Em primeiro lugar, a queda nos preços das ações afetou negativamente as empresas que utilizam penhores de capital para garantir crédito junto aos bancos. A diminuição do valor do penhor obrigou as empresas a cumprir as chamadas de margem ou reduzir suas linhas de crédito. Em segundo lugar, as condições de mercado difíceis tornaram difícil para as empresas buscarem opções de refinanciamento, resultando no cancelamento de vários planos de refinanciamento aprovados. Além disso, muitas empresas optaram por retirar seus pedidos de IPO para evitar a emissão de ações a preços abaixo do esperado.

De acordo com dados das bolsas de Xangai e Shenzhen, mais de 30 empresas suspenderam, adiaram ou cancelaram planos de refinanciamento no valor total de CNY 26,5 bilhões desde o quarto trimestre de 2023. Outras empresas – incluindo a Aiswei, uma proeminente fabricante de inversores – retiraram os pedidos de IPO e interromperam o processo de listagem para mitigar o impacto da crise do mercado.

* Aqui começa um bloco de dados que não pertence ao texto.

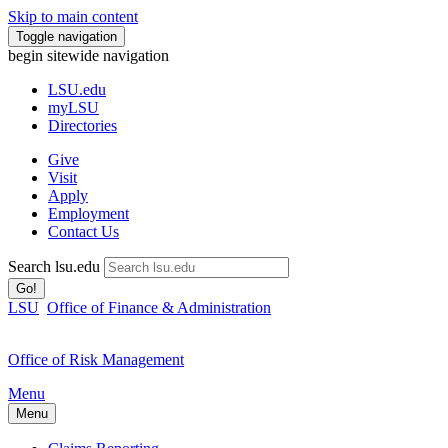
Skip to main content
Toggle navigation
begin sitewide navigation
LSU
.edu
myLSU
Directories
Give
Visit
Apply
Employment
Contact Us
Search lsu.edu
Go!
LSU
Office of Finance & Administration
Office of Risk Management
Menu
Menu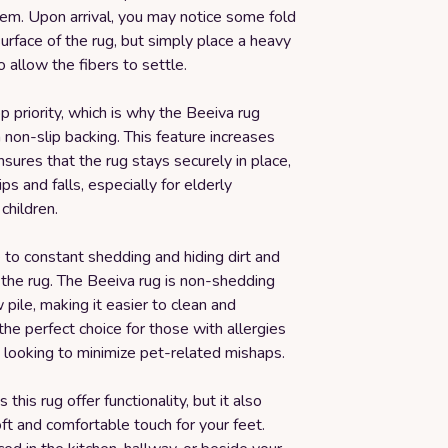
em. Upon arrival, you may notice some fold
surface of the rug, but simply place a heavy
o allow the fibers to settle.
op priority, which is why the Beeiva rug
non-slip backing. This feature increases
ensures that the rug stays securely in place,
ps and falls, especially for elderly
 children.
to constant shedding and hiding dirt and
 the rug. The Beeiva rug is non-shedding
 pile, making it easier to clean and
 the perfect choice for those with allergies
 looking to minimize pet-related mishaps.
this rug offer functionality, but it also
ft and comfortable touch for your feet.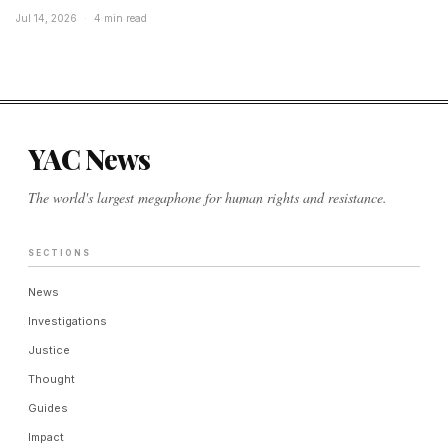
Jul 14, 2026
·
4 min read
YAC News
The world's largest megaphone for human rights and resistance.
SECTIONS
News
Investigations
Justice
Thought
Guides
Impact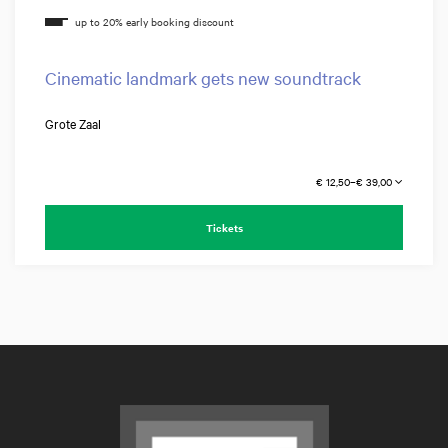
Cinematic landmark gets new soundtrack
Grote Zaal
€ 12,50–€ 39,00
Tickets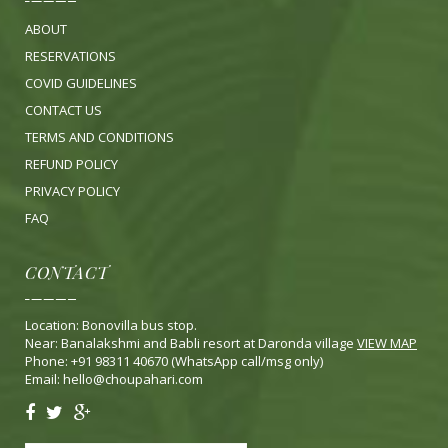
ABOUT
RESERVATIONS
COVID GUIDELINES
CONTACT US
TERMS AND CONDITIONS
REFUND POLICY
PRIVACY POLICY
FA
Q
CONTACT
Location: Bonovilla bus stop.
Near: Banalakshmi and Babli resort at Daronda village
VIEW MAP
Phone: +91 98311 40670 (WhatsApp call/msg only)
Email:
hello@choupahari.com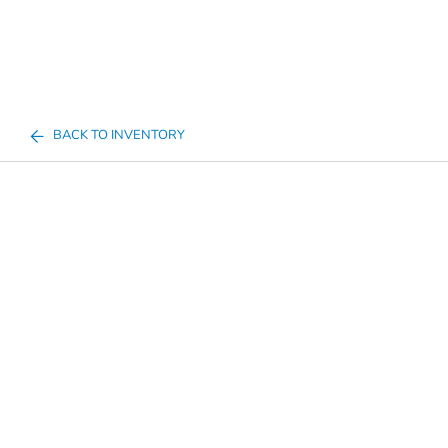
BACK TO INVENTORY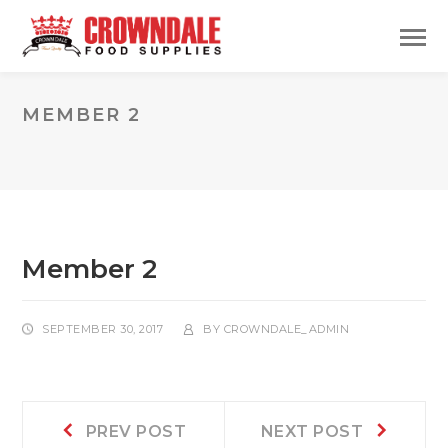
MEMBER 2
Member 2
SEPTEMBER 30, 2017
BY
CROWNDALE_ADMIN
Post
Prev
Next
PREV POST
NEXT POST
post:
post: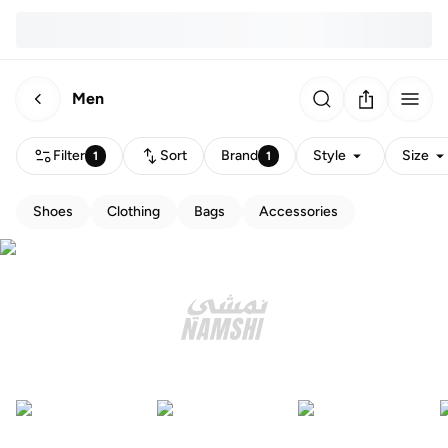
Men
Filter
Sort
Brand
Style
Size
1
1
Shoes
Clothing
Bags
Accessories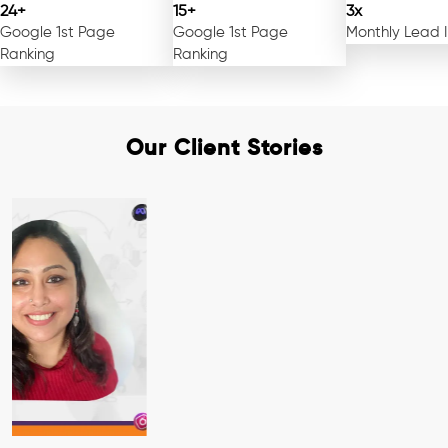
24+
15+
3x
Google 1st Page
Google 1st Page
Monthly Lead 
Ranking
Ranking
Our Client Stories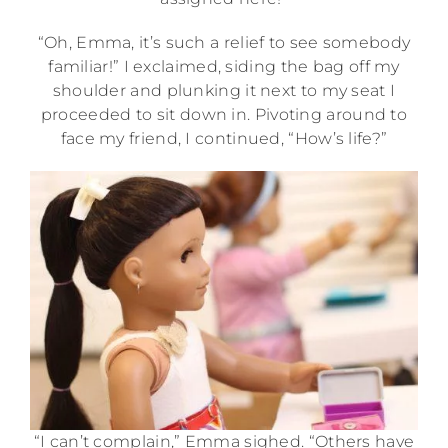
“Oh, Emma, it’s such a relief to see somebody
familiar!” I exclaimed, siding the bag off my
shoulder and plunking it next to my seat I
proceeded to sit down in. Pivoting around to
face my friend, I continued, “How’s life?”
“I can’t complain,” Emma sighed. “Others have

A queda nos preços das ações não impactou significativamente o mercado de instalação fotovoltaica. Os principais grupos de energia responsáveis por alcançar as metas de “30-60 de carbono duplo” da China e impulsionar o crescimento econômico doméstico por meio de investimentos mantiveram fortes parcerias de crédito com bancos estatais. Apesar de enfrentar desafios como novos preços baixos para módulos fotovoltaicos, essas empresas estão progredindo rapidamente em direção às suas metas de instalação fotovoltaica. O principal obstáculo que enfrentam é a capacidade de conexão da rede estadual.

Em uma análise recente do analista da S&P China Dan Hu, previu-se que a China atingiria 226 GW de instalações fotovoltaicas em 2024, contribuindo para um total global de instalações superior a 500 GW no ano.